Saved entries
- - - -

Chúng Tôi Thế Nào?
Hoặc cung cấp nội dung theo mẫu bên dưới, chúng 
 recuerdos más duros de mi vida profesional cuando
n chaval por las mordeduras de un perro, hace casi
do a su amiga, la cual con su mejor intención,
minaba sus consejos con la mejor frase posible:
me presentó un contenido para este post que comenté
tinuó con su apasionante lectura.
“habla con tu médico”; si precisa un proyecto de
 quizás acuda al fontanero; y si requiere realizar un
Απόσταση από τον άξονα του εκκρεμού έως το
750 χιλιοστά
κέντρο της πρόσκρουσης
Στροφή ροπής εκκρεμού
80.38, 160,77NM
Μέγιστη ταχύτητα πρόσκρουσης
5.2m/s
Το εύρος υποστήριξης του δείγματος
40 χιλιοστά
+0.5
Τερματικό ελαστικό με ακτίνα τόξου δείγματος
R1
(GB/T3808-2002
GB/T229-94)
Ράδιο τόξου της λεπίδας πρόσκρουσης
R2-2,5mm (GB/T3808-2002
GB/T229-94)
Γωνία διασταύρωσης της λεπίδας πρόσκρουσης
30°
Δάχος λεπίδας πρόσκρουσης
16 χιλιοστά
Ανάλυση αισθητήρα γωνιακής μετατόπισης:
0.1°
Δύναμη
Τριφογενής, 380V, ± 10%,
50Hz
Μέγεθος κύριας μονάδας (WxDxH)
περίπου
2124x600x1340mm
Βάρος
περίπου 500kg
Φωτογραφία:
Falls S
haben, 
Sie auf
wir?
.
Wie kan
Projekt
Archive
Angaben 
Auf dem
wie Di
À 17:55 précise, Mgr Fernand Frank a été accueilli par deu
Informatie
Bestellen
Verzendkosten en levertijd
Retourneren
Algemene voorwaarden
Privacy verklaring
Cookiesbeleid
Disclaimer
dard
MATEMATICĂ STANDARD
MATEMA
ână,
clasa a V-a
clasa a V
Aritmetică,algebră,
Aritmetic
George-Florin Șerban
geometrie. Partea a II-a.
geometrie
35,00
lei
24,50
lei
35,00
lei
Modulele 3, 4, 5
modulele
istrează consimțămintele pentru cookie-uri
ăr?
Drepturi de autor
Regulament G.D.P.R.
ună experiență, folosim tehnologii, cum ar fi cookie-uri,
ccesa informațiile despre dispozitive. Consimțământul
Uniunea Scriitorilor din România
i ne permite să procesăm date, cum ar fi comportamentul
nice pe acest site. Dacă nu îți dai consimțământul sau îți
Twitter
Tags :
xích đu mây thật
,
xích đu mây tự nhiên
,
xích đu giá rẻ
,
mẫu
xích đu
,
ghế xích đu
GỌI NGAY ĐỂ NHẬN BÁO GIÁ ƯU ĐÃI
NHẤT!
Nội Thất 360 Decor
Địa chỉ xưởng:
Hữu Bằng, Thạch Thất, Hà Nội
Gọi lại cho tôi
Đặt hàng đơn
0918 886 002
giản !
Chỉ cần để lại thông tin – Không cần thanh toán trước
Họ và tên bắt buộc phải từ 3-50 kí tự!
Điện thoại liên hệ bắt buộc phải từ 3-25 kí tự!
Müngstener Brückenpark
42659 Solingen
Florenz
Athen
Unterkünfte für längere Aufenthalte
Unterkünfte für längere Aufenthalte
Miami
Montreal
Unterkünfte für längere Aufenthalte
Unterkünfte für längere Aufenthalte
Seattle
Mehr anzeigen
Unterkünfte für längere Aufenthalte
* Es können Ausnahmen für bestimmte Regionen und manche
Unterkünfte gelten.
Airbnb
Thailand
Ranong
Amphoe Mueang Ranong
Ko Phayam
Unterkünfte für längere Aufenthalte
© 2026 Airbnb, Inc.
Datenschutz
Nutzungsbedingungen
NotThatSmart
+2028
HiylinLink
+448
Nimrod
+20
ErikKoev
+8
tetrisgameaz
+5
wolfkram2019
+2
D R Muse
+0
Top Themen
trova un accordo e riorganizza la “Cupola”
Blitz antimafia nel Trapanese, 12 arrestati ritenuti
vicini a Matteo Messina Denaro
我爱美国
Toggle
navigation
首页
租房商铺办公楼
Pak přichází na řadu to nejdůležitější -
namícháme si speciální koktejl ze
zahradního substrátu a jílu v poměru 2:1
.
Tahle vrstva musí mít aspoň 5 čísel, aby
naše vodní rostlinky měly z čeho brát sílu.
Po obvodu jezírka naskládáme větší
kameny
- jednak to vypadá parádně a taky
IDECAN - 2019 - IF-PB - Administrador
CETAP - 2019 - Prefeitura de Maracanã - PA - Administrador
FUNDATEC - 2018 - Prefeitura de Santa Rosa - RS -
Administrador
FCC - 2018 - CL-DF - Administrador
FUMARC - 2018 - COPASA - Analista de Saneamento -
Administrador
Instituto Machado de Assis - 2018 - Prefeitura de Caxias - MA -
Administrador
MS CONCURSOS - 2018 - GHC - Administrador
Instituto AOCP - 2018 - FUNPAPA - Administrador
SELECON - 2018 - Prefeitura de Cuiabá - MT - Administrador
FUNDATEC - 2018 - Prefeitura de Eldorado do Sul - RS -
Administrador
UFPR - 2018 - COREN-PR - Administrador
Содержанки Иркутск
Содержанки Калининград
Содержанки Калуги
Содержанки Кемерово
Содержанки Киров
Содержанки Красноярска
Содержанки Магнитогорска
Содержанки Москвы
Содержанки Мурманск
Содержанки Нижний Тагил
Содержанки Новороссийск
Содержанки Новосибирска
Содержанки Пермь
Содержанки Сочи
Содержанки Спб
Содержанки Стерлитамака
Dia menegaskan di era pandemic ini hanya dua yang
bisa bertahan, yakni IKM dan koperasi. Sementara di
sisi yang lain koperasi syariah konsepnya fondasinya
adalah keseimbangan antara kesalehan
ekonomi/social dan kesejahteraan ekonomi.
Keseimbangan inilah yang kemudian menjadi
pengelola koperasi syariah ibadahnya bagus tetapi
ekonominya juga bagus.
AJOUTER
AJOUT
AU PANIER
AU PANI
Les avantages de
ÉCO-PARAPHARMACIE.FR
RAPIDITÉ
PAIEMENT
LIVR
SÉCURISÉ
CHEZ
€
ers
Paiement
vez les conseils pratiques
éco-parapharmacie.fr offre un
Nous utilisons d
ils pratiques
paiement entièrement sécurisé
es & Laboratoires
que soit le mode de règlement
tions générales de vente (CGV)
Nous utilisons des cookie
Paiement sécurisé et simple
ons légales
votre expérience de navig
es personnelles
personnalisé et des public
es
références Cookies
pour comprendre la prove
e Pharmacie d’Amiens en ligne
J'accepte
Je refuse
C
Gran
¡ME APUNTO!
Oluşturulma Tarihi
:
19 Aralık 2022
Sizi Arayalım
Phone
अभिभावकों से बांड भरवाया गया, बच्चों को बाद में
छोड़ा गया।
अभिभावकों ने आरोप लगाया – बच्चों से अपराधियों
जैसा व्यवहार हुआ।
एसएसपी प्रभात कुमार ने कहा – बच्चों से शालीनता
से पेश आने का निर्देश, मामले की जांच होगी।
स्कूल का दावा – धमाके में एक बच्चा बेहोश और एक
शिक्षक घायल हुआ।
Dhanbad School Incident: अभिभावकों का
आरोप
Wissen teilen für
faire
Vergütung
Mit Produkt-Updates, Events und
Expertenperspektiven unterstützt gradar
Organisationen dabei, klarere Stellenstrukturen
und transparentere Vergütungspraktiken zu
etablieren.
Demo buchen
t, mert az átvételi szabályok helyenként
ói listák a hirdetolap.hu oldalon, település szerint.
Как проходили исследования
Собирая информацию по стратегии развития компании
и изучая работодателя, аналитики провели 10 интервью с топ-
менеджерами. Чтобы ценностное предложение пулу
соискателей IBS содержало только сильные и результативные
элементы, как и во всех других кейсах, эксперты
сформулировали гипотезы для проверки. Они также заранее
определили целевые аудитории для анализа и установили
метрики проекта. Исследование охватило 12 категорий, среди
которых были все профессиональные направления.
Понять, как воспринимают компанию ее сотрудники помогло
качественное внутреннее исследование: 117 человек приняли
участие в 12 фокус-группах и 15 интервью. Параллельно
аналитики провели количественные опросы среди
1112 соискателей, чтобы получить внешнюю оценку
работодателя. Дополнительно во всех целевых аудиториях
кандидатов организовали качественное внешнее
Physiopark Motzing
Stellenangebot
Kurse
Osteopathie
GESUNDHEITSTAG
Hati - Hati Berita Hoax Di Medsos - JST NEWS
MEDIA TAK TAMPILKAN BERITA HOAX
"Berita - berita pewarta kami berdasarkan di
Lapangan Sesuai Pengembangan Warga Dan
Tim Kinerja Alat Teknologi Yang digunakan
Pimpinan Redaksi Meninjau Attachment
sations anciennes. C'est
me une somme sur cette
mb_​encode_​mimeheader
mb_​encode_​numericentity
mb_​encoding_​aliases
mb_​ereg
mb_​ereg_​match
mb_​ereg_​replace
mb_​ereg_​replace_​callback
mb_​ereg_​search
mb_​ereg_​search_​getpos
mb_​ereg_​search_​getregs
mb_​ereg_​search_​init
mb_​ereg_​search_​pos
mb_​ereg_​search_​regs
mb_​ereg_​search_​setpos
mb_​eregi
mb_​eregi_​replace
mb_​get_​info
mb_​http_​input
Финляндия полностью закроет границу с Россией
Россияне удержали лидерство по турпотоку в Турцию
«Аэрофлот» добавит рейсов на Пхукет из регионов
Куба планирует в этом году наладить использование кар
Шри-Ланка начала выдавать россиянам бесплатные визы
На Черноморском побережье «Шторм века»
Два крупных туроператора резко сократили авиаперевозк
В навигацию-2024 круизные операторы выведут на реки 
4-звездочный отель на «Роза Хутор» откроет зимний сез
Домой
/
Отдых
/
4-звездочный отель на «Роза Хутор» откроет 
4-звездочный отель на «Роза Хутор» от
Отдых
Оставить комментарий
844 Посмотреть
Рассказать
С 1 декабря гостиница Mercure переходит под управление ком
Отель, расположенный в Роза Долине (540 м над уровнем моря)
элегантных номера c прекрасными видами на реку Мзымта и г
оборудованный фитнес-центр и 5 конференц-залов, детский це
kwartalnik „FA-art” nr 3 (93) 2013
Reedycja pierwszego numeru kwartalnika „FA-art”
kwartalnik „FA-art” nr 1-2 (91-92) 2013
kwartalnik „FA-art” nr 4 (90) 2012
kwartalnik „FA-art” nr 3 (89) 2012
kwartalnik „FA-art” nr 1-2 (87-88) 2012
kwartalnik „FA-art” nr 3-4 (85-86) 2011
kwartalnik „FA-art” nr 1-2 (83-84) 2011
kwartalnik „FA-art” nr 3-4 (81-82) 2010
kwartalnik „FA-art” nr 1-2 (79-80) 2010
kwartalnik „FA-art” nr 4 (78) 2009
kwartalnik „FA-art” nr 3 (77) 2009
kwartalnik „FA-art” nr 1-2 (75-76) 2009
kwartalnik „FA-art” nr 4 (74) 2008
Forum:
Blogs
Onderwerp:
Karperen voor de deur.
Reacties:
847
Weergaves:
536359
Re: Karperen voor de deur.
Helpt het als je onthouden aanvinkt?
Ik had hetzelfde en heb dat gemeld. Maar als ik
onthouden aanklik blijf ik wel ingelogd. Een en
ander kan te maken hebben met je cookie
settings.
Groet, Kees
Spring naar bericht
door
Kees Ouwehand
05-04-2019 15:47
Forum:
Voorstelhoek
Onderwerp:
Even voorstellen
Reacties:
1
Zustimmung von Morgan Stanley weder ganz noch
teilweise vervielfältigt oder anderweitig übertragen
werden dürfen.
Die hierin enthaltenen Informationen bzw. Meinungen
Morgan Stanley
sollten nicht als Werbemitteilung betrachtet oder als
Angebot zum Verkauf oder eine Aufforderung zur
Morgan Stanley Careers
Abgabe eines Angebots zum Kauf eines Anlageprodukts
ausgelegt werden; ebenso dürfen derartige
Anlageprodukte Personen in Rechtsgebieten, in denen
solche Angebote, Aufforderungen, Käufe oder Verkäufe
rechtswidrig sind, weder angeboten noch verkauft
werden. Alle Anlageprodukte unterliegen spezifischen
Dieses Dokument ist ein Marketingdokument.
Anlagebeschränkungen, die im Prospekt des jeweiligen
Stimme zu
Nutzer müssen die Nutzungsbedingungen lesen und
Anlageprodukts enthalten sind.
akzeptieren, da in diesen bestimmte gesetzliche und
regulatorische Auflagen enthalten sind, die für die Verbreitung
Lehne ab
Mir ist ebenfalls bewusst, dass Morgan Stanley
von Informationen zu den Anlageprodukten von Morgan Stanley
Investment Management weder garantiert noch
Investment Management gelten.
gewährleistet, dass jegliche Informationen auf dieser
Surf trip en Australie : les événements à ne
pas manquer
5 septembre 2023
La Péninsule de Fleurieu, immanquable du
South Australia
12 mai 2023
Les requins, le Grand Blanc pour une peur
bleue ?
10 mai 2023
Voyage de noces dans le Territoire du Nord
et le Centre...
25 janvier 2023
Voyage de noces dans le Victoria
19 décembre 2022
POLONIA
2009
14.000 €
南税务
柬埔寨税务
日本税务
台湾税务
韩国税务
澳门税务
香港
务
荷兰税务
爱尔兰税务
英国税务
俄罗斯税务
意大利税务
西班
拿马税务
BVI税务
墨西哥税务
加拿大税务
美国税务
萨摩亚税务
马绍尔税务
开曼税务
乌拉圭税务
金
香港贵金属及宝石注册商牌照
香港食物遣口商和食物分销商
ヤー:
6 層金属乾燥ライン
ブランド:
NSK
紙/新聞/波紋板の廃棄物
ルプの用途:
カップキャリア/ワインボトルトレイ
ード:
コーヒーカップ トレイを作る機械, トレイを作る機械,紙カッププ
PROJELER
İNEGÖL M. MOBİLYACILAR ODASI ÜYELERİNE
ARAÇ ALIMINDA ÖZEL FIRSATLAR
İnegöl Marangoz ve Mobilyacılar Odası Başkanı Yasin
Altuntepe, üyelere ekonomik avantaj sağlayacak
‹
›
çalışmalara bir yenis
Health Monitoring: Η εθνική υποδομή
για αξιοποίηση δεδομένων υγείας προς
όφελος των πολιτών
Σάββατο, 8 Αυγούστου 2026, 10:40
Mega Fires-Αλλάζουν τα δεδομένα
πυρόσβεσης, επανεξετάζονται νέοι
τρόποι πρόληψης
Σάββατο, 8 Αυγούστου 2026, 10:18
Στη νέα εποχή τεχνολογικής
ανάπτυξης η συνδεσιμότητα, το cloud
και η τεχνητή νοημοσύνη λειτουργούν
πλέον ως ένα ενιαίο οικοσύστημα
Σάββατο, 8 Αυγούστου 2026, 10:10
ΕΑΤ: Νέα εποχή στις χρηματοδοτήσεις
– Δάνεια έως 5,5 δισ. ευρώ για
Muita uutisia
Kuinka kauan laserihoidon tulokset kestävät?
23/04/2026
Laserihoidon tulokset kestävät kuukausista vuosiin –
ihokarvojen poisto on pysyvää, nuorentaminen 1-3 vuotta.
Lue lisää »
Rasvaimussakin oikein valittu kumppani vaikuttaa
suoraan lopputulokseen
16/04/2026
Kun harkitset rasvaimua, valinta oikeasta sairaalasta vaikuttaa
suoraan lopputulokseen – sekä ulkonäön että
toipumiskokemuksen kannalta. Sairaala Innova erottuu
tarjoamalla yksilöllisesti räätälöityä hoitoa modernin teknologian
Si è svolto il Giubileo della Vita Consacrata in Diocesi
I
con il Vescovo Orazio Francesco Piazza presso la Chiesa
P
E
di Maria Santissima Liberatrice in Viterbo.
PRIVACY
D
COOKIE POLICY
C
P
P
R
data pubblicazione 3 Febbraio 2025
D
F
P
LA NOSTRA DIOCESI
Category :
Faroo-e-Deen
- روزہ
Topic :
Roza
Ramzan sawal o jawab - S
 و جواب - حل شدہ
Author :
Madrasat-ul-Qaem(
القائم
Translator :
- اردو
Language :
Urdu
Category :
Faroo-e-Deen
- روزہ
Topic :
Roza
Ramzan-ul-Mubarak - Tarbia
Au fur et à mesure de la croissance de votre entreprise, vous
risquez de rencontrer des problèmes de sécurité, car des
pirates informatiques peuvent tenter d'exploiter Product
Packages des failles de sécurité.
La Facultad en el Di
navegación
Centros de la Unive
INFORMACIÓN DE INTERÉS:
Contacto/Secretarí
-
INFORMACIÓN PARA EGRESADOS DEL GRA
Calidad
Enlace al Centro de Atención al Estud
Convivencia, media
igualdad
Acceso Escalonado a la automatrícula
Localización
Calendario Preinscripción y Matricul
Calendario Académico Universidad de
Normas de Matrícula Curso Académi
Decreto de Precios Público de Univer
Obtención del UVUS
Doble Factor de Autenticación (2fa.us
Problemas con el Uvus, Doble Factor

- - - -

_ASSIGNMENT_
For this task, write out exactly the lines of the entries above, starting at the line with "2124x600x1340mm" and ending at the line with "ccesa informațiile despre", both included, and no others.

_RESPONSE TO THE TASK_
2124x600x1340mm
Βάρος
περίπου 500kg
Φωτογραφία:
Falls S
haben, 
Sie auf
wir?
.
Wie kan
Projekt
Archive
Angaben 
Auf dem
wie Di
À 17:55 précise, Mgr Fernand Frank a été accueilli par deu
Informatie
Bestellen
Verzendkosten en levertijd
Retourneren
Algemene voorwaarden
Privacy verklaring
Cookiesbeleid
Disclaimer
dard
MATEMATICĂ STANDARD
MATEMA
ână,
clasa a V-a
clasa a V
Aritmetică,algebră,
Aritmetic
George-Florin Șerban
geometrie. Partea a II-a.
geometrie
35,00
lei
24,50
lei
35,00
lei
Modulele 3, 4, 5
modulele
istrează consimțămintele pentru cookie-uri
ăr?
Drepturi de autor
Regulament G.D.P.R.
ună experiență, folosim tehnologii, cum ar fi cookie-uri,
ccesa informațiile despre dispozitive. Consimțământul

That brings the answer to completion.